**EXERCISE**
Your reply must contain exactly the lines running from the one with "Return results in" to the last line of the entries below, both included, and no other lines.

**EXERCISE MATERIALS**
==============================
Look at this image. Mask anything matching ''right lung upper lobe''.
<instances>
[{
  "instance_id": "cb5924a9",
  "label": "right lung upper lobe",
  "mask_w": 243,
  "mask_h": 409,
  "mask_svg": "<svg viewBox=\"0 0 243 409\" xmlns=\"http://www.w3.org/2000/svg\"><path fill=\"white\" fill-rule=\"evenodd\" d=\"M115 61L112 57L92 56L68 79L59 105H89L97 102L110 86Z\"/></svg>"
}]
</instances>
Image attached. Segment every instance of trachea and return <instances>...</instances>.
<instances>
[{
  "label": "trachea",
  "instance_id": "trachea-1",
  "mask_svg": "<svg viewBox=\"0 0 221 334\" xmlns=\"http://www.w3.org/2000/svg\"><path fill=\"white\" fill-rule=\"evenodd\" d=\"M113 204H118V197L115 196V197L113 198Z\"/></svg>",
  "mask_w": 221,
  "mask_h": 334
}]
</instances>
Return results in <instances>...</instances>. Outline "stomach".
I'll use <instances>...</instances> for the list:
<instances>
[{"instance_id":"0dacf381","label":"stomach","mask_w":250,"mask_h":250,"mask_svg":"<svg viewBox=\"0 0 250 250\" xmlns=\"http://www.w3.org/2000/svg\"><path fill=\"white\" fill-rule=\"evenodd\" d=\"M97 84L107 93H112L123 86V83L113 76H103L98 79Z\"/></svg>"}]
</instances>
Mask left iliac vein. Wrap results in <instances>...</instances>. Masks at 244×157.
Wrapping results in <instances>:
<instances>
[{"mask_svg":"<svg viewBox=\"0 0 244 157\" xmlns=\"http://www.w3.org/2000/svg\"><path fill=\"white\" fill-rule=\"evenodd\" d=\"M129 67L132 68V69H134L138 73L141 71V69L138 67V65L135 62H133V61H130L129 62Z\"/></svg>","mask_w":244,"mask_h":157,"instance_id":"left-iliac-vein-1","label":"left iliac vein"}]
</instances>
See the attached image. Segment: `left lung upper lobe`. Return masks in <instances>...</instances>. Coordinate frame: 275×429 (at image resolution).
==============================
**PROBLEM SOLUTION**
Return results in <instances>...</instances>. Outline "stomach".
I'll use <instances>...</instances> for the list:
<instances>
[{"instance_id":"0dacf381","label":"stomach","mask_w":250,"mask_h":250,"mask_svg":"<svg viewBox=\"0 0 250 250\" xmlns=\"http://www.w3.org/2000/svg\"><path fill=\"white\" fill-rule=\"evenodd\" d=\"M97 84L107 93H112L123 86V83L113 76H103L98 79Z\"/></svg>"}]
</instances>
Mask left iliac vein. Wrap results in <instances>...</instances>. Masks at 244×157.
Wrapping results in <instances>:
<instances>
[{"mask_svg":"<svg viewBox=\"0 0 244 157\" xmlns=\"http://www.w3.org/2000/svg\"><path fill=\"white\" fill-rule=\"evenodd\" d=\"M129 67L132 68V69H134L138 73L141 71V69L138 67V65L135 62H133V61H130L129 62Z\"/></svg>","mask_w":244,"mask_h":157,"instance_id":"left-iliac-vein-1","label":"left iliac vein"}]
</instances>
See the attached image. Segment: `left lung upper lobe`. Return masks in <instances>...</instances>. Coordinate frame: 275×429 (at image resolution).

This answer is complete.